Following the heroism of Tunisian working and young people, workers and youths in Egypt, through real-time and online mobilization, started mass protests as from 25th of January 2011. By the midnight of 28 January, tens of thousands “protested on the streets of Egypt’s major cities” (Wikipedia, MENA Revolutions 2011,  www.wikipedia.org ). The beleaguered Mubarak regime ceded all presidential power to his newly chosen vice president, Omar Suleiman (the first in 30 years), who was a former head of the pro-CIA, pro-Israeli intelligence unit of the regime, the General Intelligence Directorate, (which had helped Israel repress, kill and maim many Palestinians); in order to buy off the revolt. This was in combination with repression by the police and the sponsored shock troopers who stormed the Tahrir Square, where hundreds of thousands gathered, to disperse the revolutionary movement.

The peak of Mubarak’s terror was the withdrawal of police from the streets and unleashing his shock troopers to loot and maim in the neighbourhoods in order to cause chaos and disorder on the streets and in neighbourhoods; and thus discredit the revolutionary movement. This was countered by the protesting masses who organized vigilante groups around neighbourhoods and communities while women moved en mass to Tahrir Square for safety. Of course, the pro-Mubarak regime elements tried to take the initiative to cause chaos, attacking people in the communities but the massive victory in the Tahrir Square against the shock troopers led to the defeat of these elements. Attempt by Mubarak to cling on to power exemplified by his rash speech – his last; rather than quelled the movement, actually led to massive protests of up to a million working people, youths, pensioners and even professionals like doctors, lawyers, etc, in Tarhir Square and other centres of protests across the country. The ruling capitalist class, having seen that it cannot continue to rule with Mubarak had to ease him out of office to safeguard the system, using the military section.

The takeover of rein of power by the top notch of the military and their refusal to insure Mubarak at the beginning of the revolution is a reflection of the strength of the revolutionary movement. Aside the fact that the rank and file of the soldiers comprise of people, who are drawn from working class and peasant families, and live in their conditions (which necessitated their fraternity with the revolutionary movement), the military top echelon, knew that they were the last to safe the system. If they decide to face the masses in a combat, aside the possibility of schism in the ranks of the military, with the sizable proportion of the lower and middle layers moving over to the side of the revolution (as seen later in Libya), there would have been no authority that would disguise ‘neutrality’ to negotiate with the revolutionary movement. This Bonarpartist role of the military sub-class of the capitalist class (trying to balance amongst classes) is really meant to safeguard the capitalist system in its neo-liberal phase.

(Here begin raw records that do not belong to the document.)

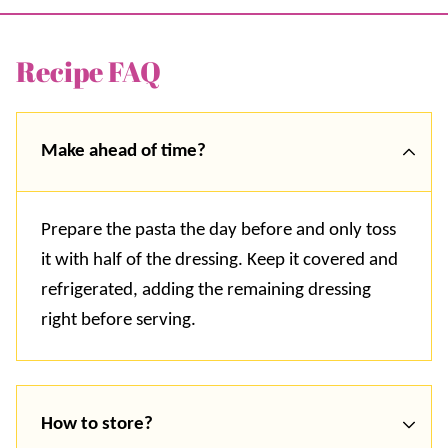
Recipe FAQ
Make ahead of time?
Prepare the pasta the day before and only toss
it with half of the dressing. Keep it covered and
refrigerated, adding the remaining dressing
right before serving.
How to store?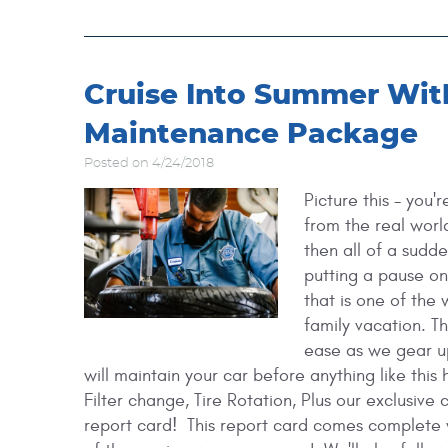
Cruise Into Summer Wi
Maintenance Package
Posted on 4/24/2018
Picture this - you'
from the real worl
then all of a sudd
putting a pause o
that is one of the
family vacation. T
ease as we gear u
will maintain your car before anything like this 
Filter change, Tire Rotation, Plus our exclusive
report card! ​ This report card comes complete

Just like the Tunisian revolution, the working class tried to assert itself and put its feet in the movement through general strike and various massive protests from communities to regional levels. Indeed, it was the workers’ strike in the country, especially in the strategic Suez region (where a sizable proportion of regional trade – about 5 percent of the world trade – pass through as a result of the presence of Suez Canal), that led to the final easing out of Mubarak. Moreover, elements of class rule existed when workers occupied factories, while youths and workers took over some local governments, organized transport, etc. If there had been a pan-national working class party or movement, class rule of the oppressed would have resulted from this initiative. But the so-called left parties are so small while their distorted ideas about working class movement prevented them from gaining national echo; while the pro-state trade union movement leadership paved the way for the takeover of the revolutionary movement by the pro-capitalist opposition, majorly represented by the right-wing Islamist Muslim Brotherhood. Despite this, the working class and youth mobilized to defend their interests, including rights to protest and organize while also demanding the trial of the old regime elements; provision of jobs; end of rotten alliance with the Israeli regime against the Palestinians; etc. The military regime in its fragile state, responded by conceding to some of the demands, combining this with elements of repression (like the arrest of online commentators, banning strike in some industrial sectors, etc.), where it could get away with them. In response, and in an attempt to head off the movement, some opposition elements and groups were co-opted into the new regime (including some left groups).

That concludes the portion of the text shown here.